**Supplied data:**
- Opening Delimiter -

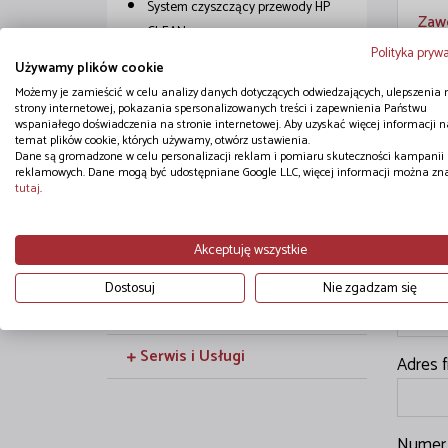
System czyszczący przewody HP
Zawo
CLEAN
(Rozm
Polityka pryw
Systemy oczyszczania olejów i
Używamy plików cookie
chłodziw
Możemy je zamieścić w celu analizy danych dotyczących odwiedzających, ulepszenia 
strony internetowej, pokazania spersonalizowanych treści i zapewnienia Państwu
wspaniałego doświadczenia na stronie internetowej. Aby uzyskać więcej informacji n
Zasilacze hydrauliczne
temat plików cookie, których używamy, otwórz ustawienia.
Zap
Dane są gromadzone w celu personalizacji reklam i pomiaru skuteczności kampanii
reklamowych. Dane mogą być udostępniane Google LLC, więcej informacji można zn
Węże przemysłowe
tutaj
.
Imię *
Maszyny i urządzenia
Akceptuję wszystkie
Pneumatyka
Nazwa 
Dostosuj
Nie zgadzam się
Komponenty myjni
Serwis i Usługi
Adres f
Numer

- Closing Delimiter -

**What to produce:** In the entries above, how many lines hold "celu"? Answer with the number alone.

**Output for this exercise:** 2